In terms of application development, the only caveat we found was in terms of E2E testing. We obviously have a suite of unit and integration tests on our cloud components, but during development, we realised some bugs arose from the integration with our cloud frontend that couldn’t be covered by our integration tests. This was true specially when services like API Gateway were involved in the problem, as we haven’t found a way of simulating this on our local environment. We came across localstack late in the day, and gave it a quick chance, but didn’t seem to be stable enough. We couldn’t spend longer on it at the time, so decided to cover these corner scenarios with manual testing. We might decide to revisit this decision going forward, though.

In terms of our experience in working with Lambdas, the only downside we came across was the problem of cold Lambdas. AWS will keep your Lambdas running for an undocumented period, after which, any usage will imply that the Lambda infrastructure needs to be recreated in order for it to serve requests. We knew about this before going down the Lambda path, so we can’t say it came as a surprise. We had agreed that in the worst case scenario, we would go with a solution we found proposed on several sites: having a scheduled Lambda that would keep our API Lambdas “awake” permanently. To this end, we added a health check endpoint to every function, which would be called by our scheduled Lambda. In future releases we will also use the health check response to take further actions, for example notify us of downtime.

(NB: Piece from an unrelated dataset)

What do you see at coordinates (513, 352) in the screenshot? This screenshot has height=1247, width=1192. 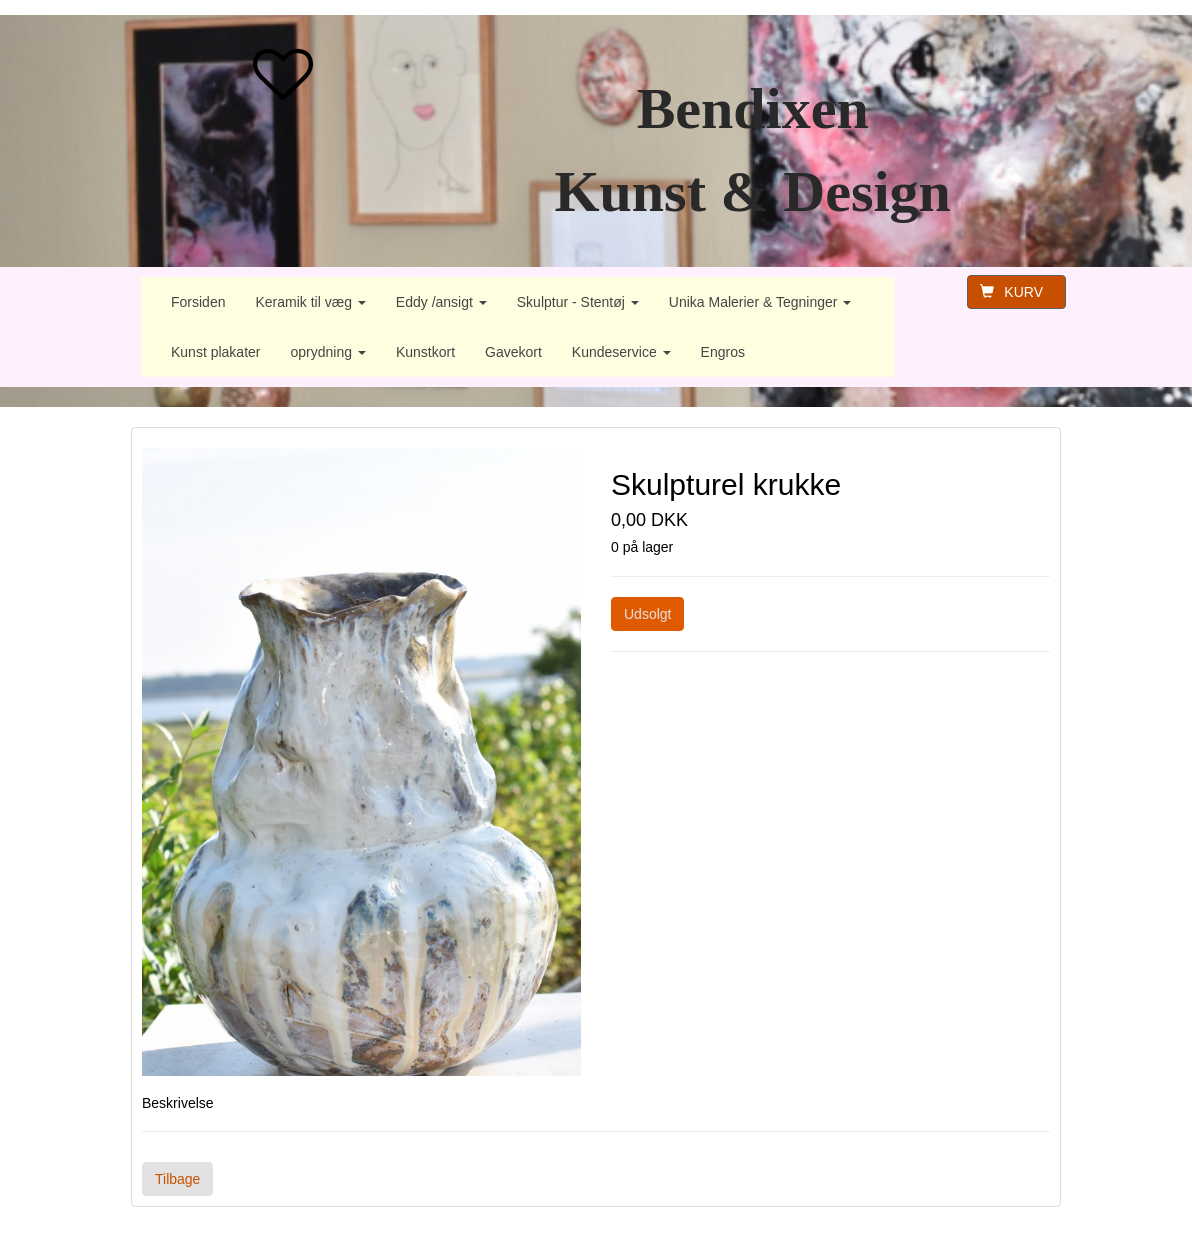 I see `Gavekort` at bounding box center [513, 352]. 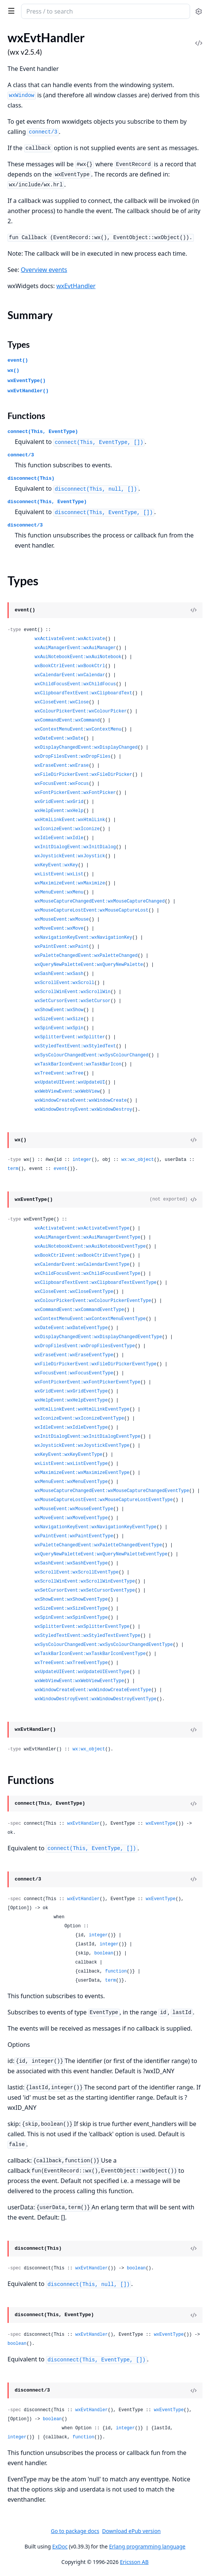 The height and width of the screenshot is (2576, 210). Describe the element at coordinates (71, 1518) in the screenshot. I see `wxMoveEvent:wxMoveEventType` at that location.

Overall, we’re quite happy with the results. We may decide to change certain aspects of our general architecture, or even move to an ECS based solution if we go SAAS, but for the time being this one seems like a perfect fit for our requirements. Further down the line, we’re planning to write a follow up post regarding the concepts discussed on this post, with some stats and further insights of how this works both in production and as part of our SDLC.

Of course, there is no rule of the thumb here, and what might work for us may not work for other teams/projects, even if they share our list of requirements. In any case, if you’re going down the serverless journey, we’d love to hear about your experiences!